In one of the most damning revelations of the interrogation, investigators discovered that anthony_shots was in communication with Liberty German on the morning of the murders.  Later, the profile communicated with Liberty’s friend, saying that he was supposed to meet Liberty the day of the murders.  

Throughout the interview, investigators make it clear that they believe Kegan Kline is not the only individual with access to the anthony_shots profile.  They confront Kline with a lot of evidence showing that his father, Tony Kline, may have been accessing the account as well.  In fact, whether it was just an interrogation technique or detectives really believe it, interviewers admit to Kegan Kline that they don’t think he killed the two girls and seem to be pressing him to give up his dad. 

Tony Kline, as we learn in subsequent Murder Sheet podcasts, is an unpredictable and extremely sadistic character capable of extreme violence at the most benign trigger.  His own step-children relate stories of Tony brutalizing the family over innocent transgressions.  It is easy to see why investigators seem to be focusing on him, and who knows what other evidence they have that may point to the elder Kline.         

Still, though, Tony Kline has not been arrested, and you have to wonder if there are others who may have had access to the anthony_shots social media account.  Investigators have said that the arrest of Kegan Kline has led to the largest child porography investigation in the state’s history.  There is mention by interviewers that Kline had a Dropbox account that may have been accessible by some of his other deviant acquaintances on the internet.  Could there be others in this twisted milieu who had access to the images and messages obtained by the anthony_shots profile?  No doubt, investigators are exploring all these angles, and hopefully there will soon be an arrest.

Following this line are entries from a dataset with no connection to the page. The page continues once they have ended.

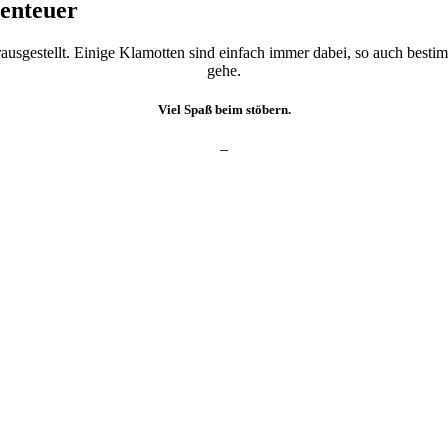
enteuer
erausgestellt. Einige Klamotten sind einfach immer dabei, so auch bes
gehe.
Viel Spaß beim stöbern.
–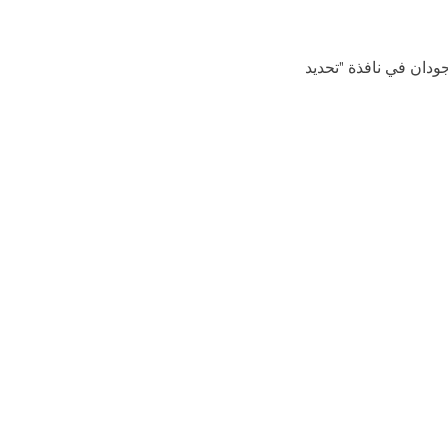
ودان في نافذة "تحديد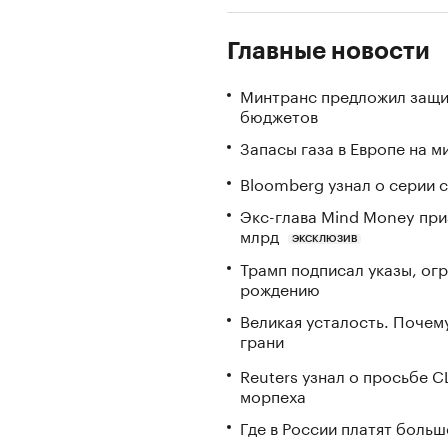
Главные новости
Минтранс предложил защи
бюджетов
Запасы газа в Европе на м
Bloomberg узнал о серии
Экс-глава Mind Money при
млрд
ЭКСКЛЮЗИВ
Трамп подписал указы, ог
рождению
Великая усталость. Почем
грани
Reuters узнал о просьбе 
морпеха
Где в России платят больш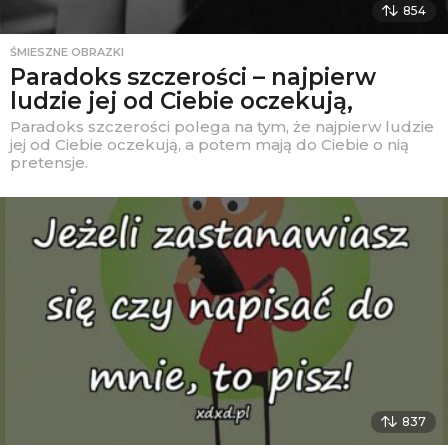
854
ŚMIESZNE OBRAZKI
Paradoks szczerości – najpierw
ludzie jej od Ciebie oczekują,
Paradoks szczerości polega na tym, że najpierw ludzie
jej od Ciebie oczekują, a potem mają do Ciebie o nią
pretensje.
837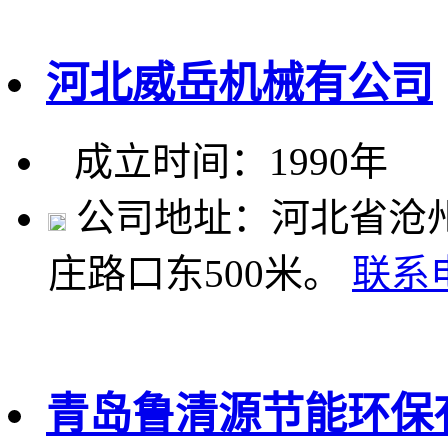
河北威岳机械有公司
成立时间：1990年
公司地址：河北省沧州
庄路口东500米。
联系
青岛鲁清源节能环保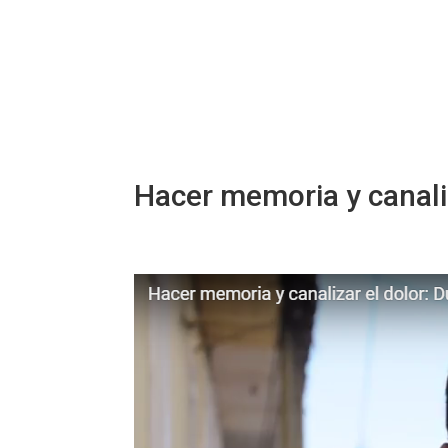
Hacer memoria y canaliz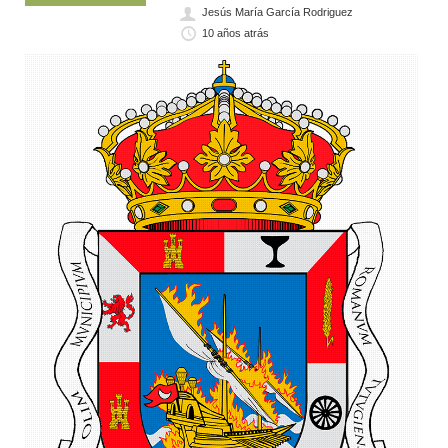
Jesús María García Rodriguez
10 años atrás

In the meantime, it just seems like social media apps like Instagram and Snapchat are perfectly fitted for those strangers your parents warned you never to talk to.  These apps readily connect the innocent, trusting and unsuspecting to wolves hiding behind an attractive smiling face and a cool car, who then can invade a private space like a sleepover or a family home in a way that never could have been previously imagined.  And once the wolf is let inside, the damage is only limited by its appetite for depravity.